[Start of Attachment]

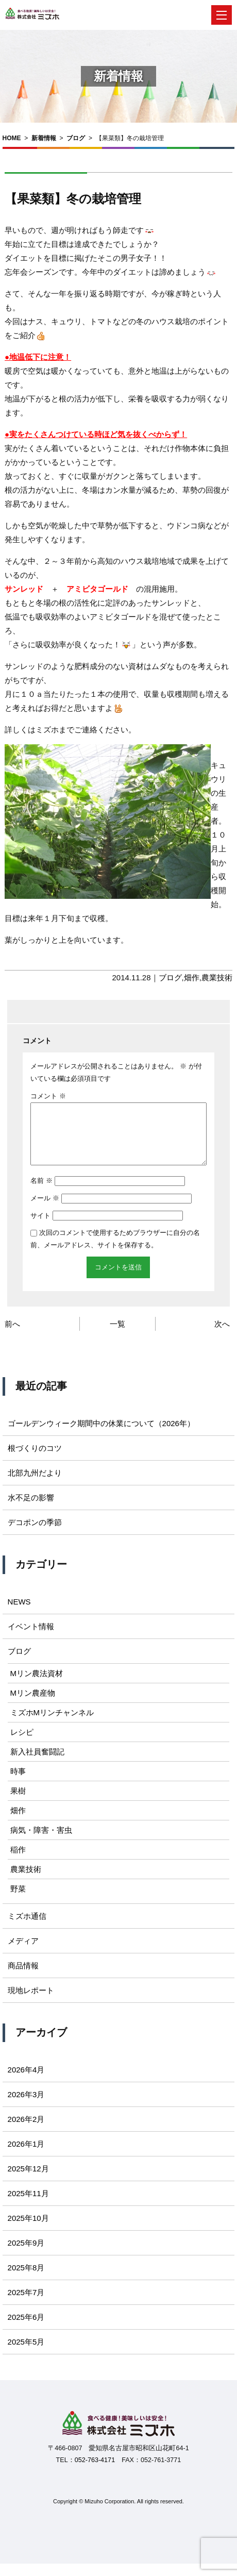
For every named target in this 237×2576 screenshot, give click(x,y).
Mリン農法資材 (36, 1685)
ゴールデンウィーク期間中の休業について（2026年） (101, 1435)
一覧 (117, 1336)
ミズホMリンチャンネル (52, 1724)
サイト (40, 1228)
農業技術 (216, 977)
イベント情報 (31, 1638)
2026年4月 (26, 2082)
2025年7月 (26, 2304)
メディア (23, 1953)
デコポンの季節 (35, 1534)
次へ (222, 1336)
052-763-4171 (95, 2472)
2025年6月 (26, 2329)
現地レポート (31, 2002)
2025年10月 (28, 2230)
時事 (18, 1783)
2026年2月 (26, 2131)
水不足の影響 (31, 1510)
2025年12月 (28, 2181)
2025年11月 (28, 2205)
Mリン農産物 (33, 1705)
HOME (12, 138)
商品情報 (23, 1977)
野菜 (18, 1901)
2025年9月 (26, 2255)
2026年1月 (26, 2156)
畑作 (191, 977)
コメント (48, 1096)
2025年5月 (26, 2354)
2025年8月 (26, 2280)
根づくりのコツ (35, 1460)
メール (44, 1210)
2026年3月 (26, 2106)
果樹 (18, 1803)
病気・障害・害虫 (41, 1842)
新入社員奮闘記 (37, 1764)
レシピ (21, 1744)
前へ (12, 1336)
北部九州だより (35, 1485)
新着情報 (43, 138)
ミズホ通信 (27, 1928)
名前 (41, 1193)
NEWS (19, 1614)
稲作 (18, 1862)
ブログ (75, 138)
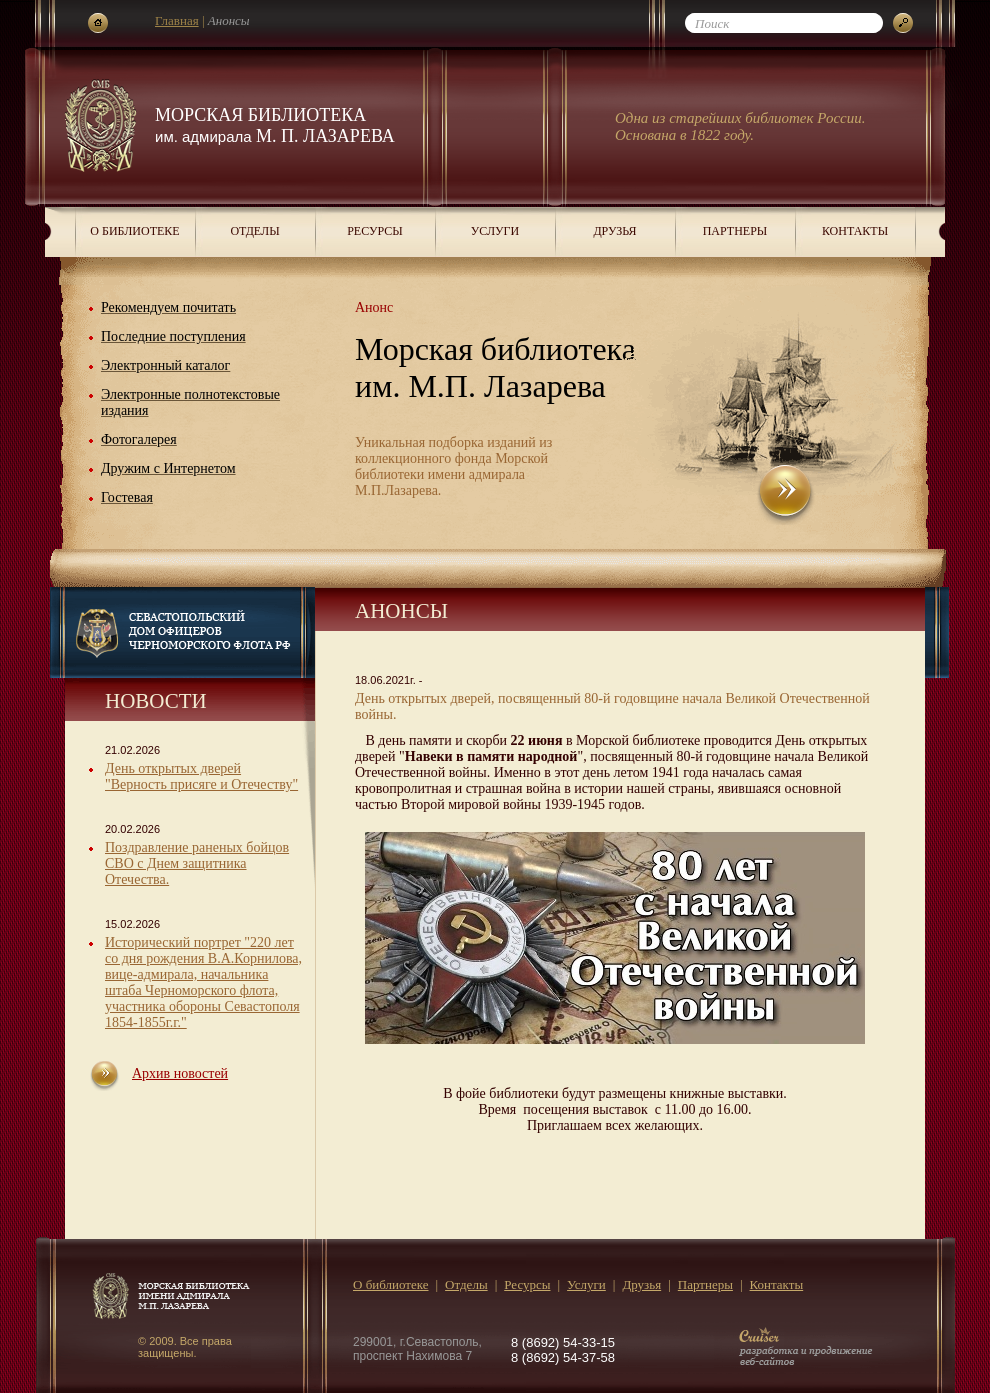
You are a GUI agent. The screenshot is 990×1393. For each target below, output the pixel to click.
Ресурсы (375, 231)
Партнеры (735, 231)
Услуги (495, 231)
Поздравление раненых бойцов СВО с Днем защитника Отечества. (197, 863)
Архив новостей (180, 1073)
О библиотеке (134, 231)
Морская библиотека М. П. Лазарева (275, 125)
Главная (177, 20)
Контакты (855, 231)
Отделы (254, 231)
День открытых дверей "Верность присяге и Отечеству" (201, 776)
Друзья (614, 231)
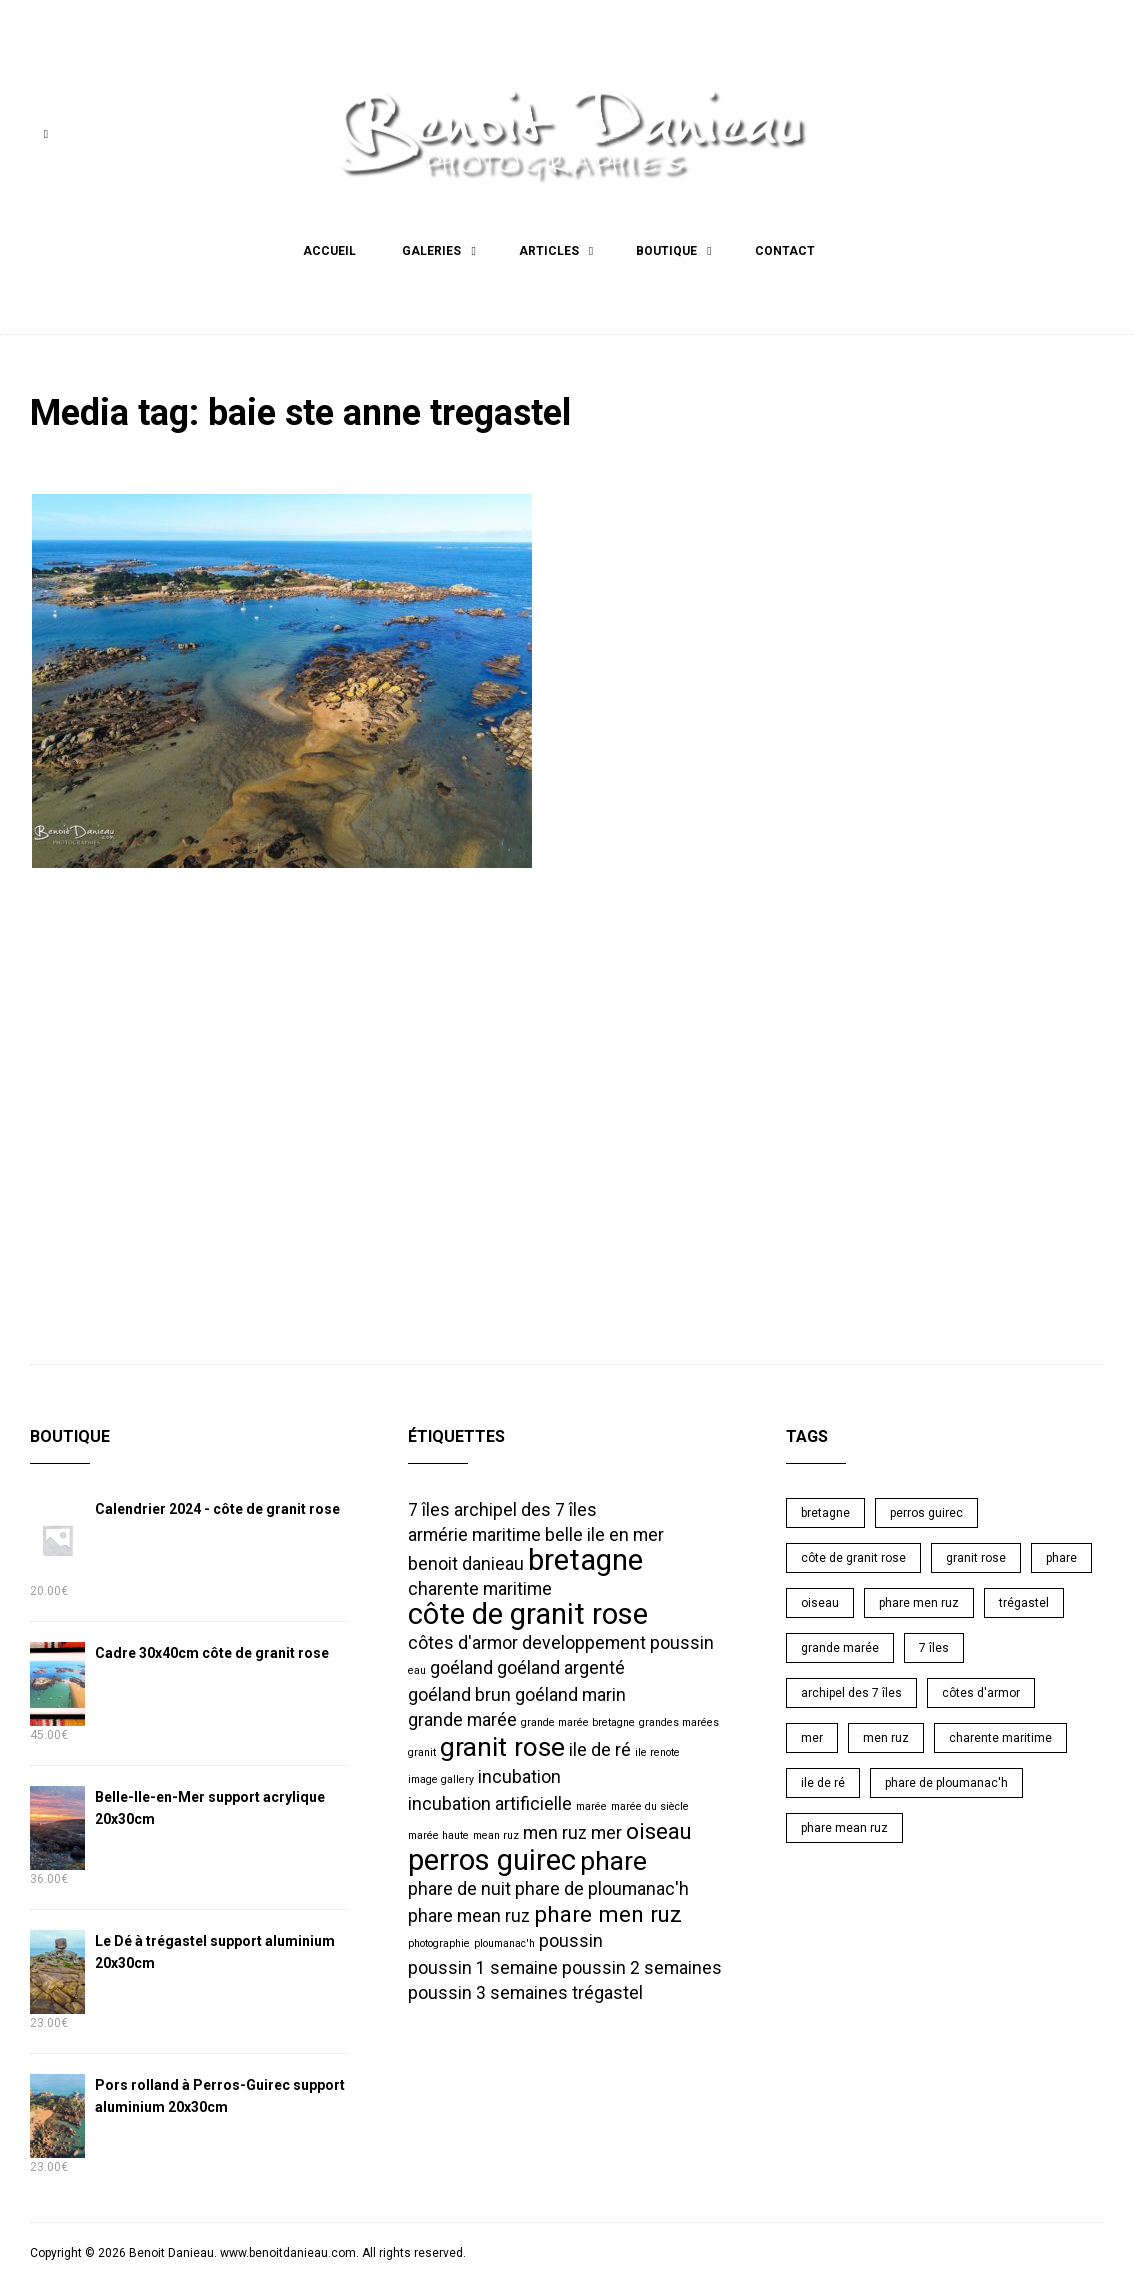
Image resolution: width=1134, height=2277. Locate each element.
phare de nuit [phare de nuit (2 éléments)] (459, 1886)
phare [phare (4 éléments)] (613, 1858)
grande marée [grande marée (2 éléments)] (462, 1717)
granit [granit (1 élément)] (422, 1749)
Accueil (329, 251)
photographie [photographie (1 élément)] (439, 1940)
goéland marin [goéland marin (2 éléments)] (570, 1692)
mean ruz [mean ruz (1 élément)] (496, 1832)
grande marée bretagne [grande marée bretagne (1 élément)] (578, 1719)
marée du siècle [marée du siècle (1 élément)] (650, 1803)
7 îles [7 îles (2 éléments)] (429, 1507)
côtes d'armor (981, 1690)
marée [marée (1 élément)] (591, 1803)
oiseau (820, 1600)
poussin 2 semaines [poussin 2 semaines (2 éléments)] (642, 1965)
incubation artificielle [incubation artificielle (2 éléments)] (490, 1801)
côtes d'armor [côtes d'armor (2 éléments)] (463, 1640)
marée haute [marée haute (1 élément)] (438, 1832)
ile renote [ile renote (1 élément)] (657, 1749)
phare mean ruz (844, 1825)
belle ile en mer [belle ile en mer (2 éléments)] (604, 1532)
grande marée (840, 1645)
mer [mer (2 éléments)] (606, 1830)
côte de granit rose (853, 1555)
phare (1061, 1555)
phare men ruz (919, 1600)
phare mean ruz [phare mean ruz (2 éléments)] (469, 1913)
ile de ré (823, 1780)
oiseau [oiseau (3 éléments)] (659, 1828)
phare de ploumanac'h (946, 1780)
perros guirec (926, 1510)
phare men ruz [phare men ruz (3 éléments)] (608, 1911)
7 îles (934, 1645)
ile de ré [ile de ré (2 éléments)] (600, 1747)
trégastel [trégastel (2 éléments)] (607, 1990)
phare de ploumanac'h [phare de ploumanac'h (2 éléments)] (602, 1886)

[End of Attachment]

▸ ACTION ITEM
Where an entry holds an image, drop the image and copy the remaining text exactly.

▸ YOUR SOLUTION
For every named target in this 237×2576 screenshot, give click(x,y).
Mリン農法資材 (36, 1685)
ゴールデンウィーク期間中の休業について（2026年） (101, 1435)
一覧 (117, 1336)
ミズホMリンチャンネル (52, 1724)
サイト (40, 1228)
農業技術 (216, 977)
イベント情報 (31, 1638)
2026年4月 (26, 2082)
2025年7月 (26, 2304)
メディア (23, 1953)
デコポンの季節 (35, 1534)
次へ (222, 1336)
052-763-4171 (95, 2472)
2025年6月 (26, 2329)
現地レポート (31, 2002)
2025年10月 (28, 2230)
時事 (18, 1783)
2026年2月 (26, 2131)
水不足の影響 (31, 1510)
2025年12月 (28, 2181)
2025年11月 (28, 2205)
Mリン農産物 (33, 1705)
HOME (12, 138)
商品情報 (23, 1977)
野菜 (18, 1901)
2025年9月 (26, 2255)
2026年1月 (26, 2156)
畑作 (191, 977)
コメント (48, 1096)
2025年5月 (26, 2354)
2025年8月 (26, 2280)
根づくりのコツ (35, 1460)
メール (44, 1210)
2026年3月 (26, 2106)
果樹 (18, 1803)
病気・障害・害虫 (41, 1842)
新入社員奮闘記 (37, 1764)
レシピ (21, 1744)
前へ (12, 1336)
北部九州だより (35, 1485)
新着情報 (43, 138)
ミズホ通信 (27, 1928)
名前 (41, 1193)
NEWS (19, 1614)
稲作 (18, 1862)
ブログ (75, 138)
You are a GUI agent. The screenshot is 990×1393. For each target below, output the pixel to click.
Ресурсы (375, 231)
Партнеры (735, 231)
Услуги (495, 231)
Поздравление раненых бойцов СВО с Днем защитника Отечества. (197, 863)
Архив новостей (180, 1073)
О библиотеке (134, 231)
Морская библиотека М. П. Лазарева (275, 125)
Главная (177, 20)
Контакты (855, 231)
Отделы (254, 231)
День открытых дверей "Верность присяге и Отечеству" (201, 776)
Друзья (614, 231)
Image resolution: width=1134, height=2277. Locate each element.
phare de nuit [phare de nuit (2 éléments)] (459, 1886)
phare [phare (4 éléments)] (613, 1858)
grande marée [grande marée (2 éléments)] (462, 1717)
granit [granit (1 élément)] (422, 1749)
Accueil (329, 251)
photographie [photographie (1 élément)] (439, 1940)
goéland marin [goéland marin (2 éléments)] (570, 1692)
mean ruz [mean ruz (1 élément)] (496, 1832)
grande marée bretagne [grande marée bretagne (1 élément)] (578, 1719)
marée du siècle [marée du siècle (1 élément)] (650, 1803)
7 îles [7 îles (2 éléments)] (429, 1507)
côtes d'armor (981, 1690)
marée [marée (1 élément)] (591, 1803)
oiseau (820, 1600)
poussin 2 semaines [poussin 2 semaines (2 éléments)] (642, 1965)
incubation artificielle [incubation artificielle (2 éléments)] (490, 1801)
côtes d'armor [côtes d'armor (2 éléments)] (463, 1640)
marée haute [marée haute (1 élément)] (438, 1832)
ile renote [ile renote (1 élément)] (657, 1749)
phare mean ruz (844, 1825)
belle ile en mer [belle ile en mer (2 éléments)] (604, 1532)
grande marée (840, 1645)
mer [mer (2 éléments)] (606, 1830)
côte de granit rose (853, 1555)
phare (1061, 1555)
phare men ruz (919, 1600)
phare mean ruz [phare mean ruz (2 éléments)] (469, 1913)
ile de ré (823, 1780)
oiseau [oiseau (3 éléments)] (659, 1828)
phare de ploumanac'h (946, 1780)
perros guirec (926, 1510)
phare men ruz [phare men ruz (3 éléments)] (608, 1911)
7 îles (934, 1645)
ile de ré [ile de ré (2 éléments)] (600, 1747)
trégastel [trégastel (2 éléments)] (607, 1990)
phare de ploumanac'h [phare de ploumanac'h (2 éléments)] (602, 1886)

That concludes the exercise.